Name: GSM6571196
Instrument: Illumina NovaSeq 6000
Strategy: RNA-Seq
Source: TRANSCRIPTOMIC
Selection: cDNA
Layout: PAIRED
Construction protocol: SMARTer cDNA synthesis starts with picogram amounts of total RNA or single cell/several cells. A modified oligo(dT) primer (the SMART CDS Primer) primes the first-strand synthesis reaction. When SMARTScribe™ Reverse Transcriptase reaches the 5' end of the mRNA, the enzyme's terminal transferase activity adds a few additional nucleotides to the 3' end of the cDNA. The carefully-designed SMARTer Oligonucleotide base-pairs with the non-template nucleotide stretch, creating an extended template to enable SMARTScribe RT continue replicating to the end of the oligonucleotide. The resulting full-length, single-stranded (ss) cDNA contains the complete 5' end of the mRNA, as well as sequences that are complementary to the SMARTer Oligonucleotide.
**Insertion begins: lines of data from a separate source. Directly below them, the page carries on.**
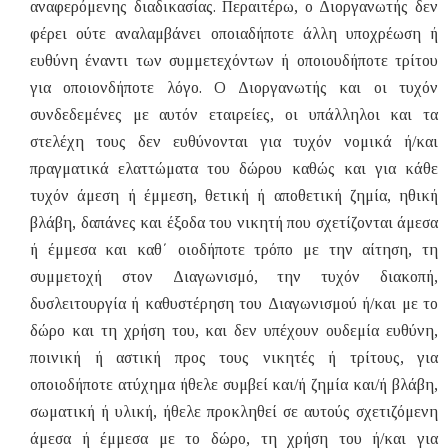
αναφερόμενης διαδικασίας. Περαιτέρω, ο Διοργανωτής δεν
φέρει ούτε αναλαμβάνει οποιαδήποτε άλλη υποχρέωση ή
ευθύνη έναντι των συμμετεχόντων ή οποιουδήποτε τρίτου
για οποιονδήποτε λόγο. Ο Διοργανωτής και οι τυχόν
συνδεδεμένες με αυτόν εταιρείες, οι υπάλληλοι και τα
στελέχη τους δεν ευθύνονται για τυχόν νομικά ή/και
πραγματικά ελαττώματα του δώρου καθώς και για κάθε
τυχόν άμεση ή έμμεση, θετική ή αποθετική ζημία, ηθική
βλάβη, δαπάνες και έξοδα του νικητή που σχετίζονται άμεσα
ή έμμεσα και καθ΄ οιοδήποτε τρόπο με την αίτηση, τη
συμμετοχή στον Διαγωνισμό, την τυχόν διακοπή,
δυσλειτουργία ή καθυστέρηση του Διαγωνισμού ή/και με το
δώρο και τη χρήση του, και δεν υπέχουν ουδεμία ευθύνη,
ποινική ή αστική προς τους νικητές ή τρίτους, για
οποιοδήποτε ατύχημα ήθελε συμβεί και/ή ζημία και/ή βλάβη,
σωματική ή υλική, ήθελε προκληθεί σε αυτούς σχετιζόμενη
άμεσα ή έμμεσα με το δώρο, τη χρήση του ή/και για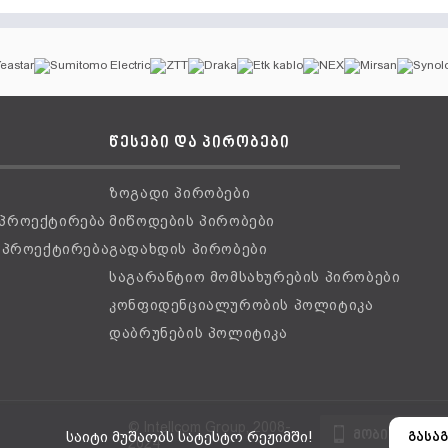
წესები და პირობები
ზოგადი პირობები
 პროექტირება
მიწოდების პირობები
ს პროექტირება
გადახდის პირობები
საგარანტიო მომსახურების პირობები
კონფიდენციალურობის პოლიტიკა
დაბრუნების პოლიტიკა
© Intellcom Group, 2008-
მობილური ვ
საიტი მუშაობს სატესტო რეჟიმში!
გასაგ
2024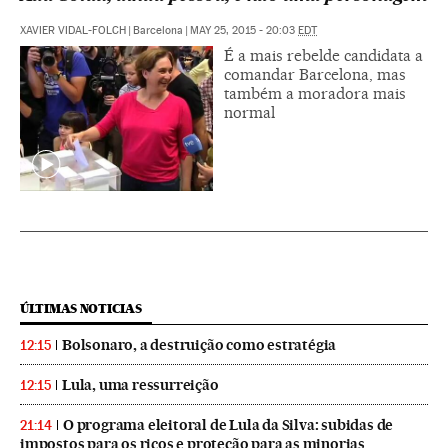
XAVIER VIDAL-FOLCH
|
Barcelona
|
MAY 25, 2015 - 20:03
EDT
É a mais rebelde candidata a
comandar Barcelona, mas
também a moradora mais
normal
ÚLTIMAS NOTICIAS
Bolsonaro, a destruição como estratégia
12:15
Lula, uma ressurreição
12:15
O programa eleitoral de Lula da Silva: subidas de
21:14
impostos para os ricos e proteção para as minorias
Amplify sscDNA by LD PCR and get enough dscDNA for library construction. cDNA was fragmented by dsDNA Fragmentase(NEB, M0348S) by incubate at 37°C for 30min.Library construction begins with fragmented cDNA. Blunt-end DNA fragments are generated using a combination of fill-in reactions and exonuclease activity, and size selection is performed with provided sample purification beads. An A-base is then added to the blunt ends of each strand,indexed Y adapters are ligated to the fragments, and the ligated products are amplified with PCR.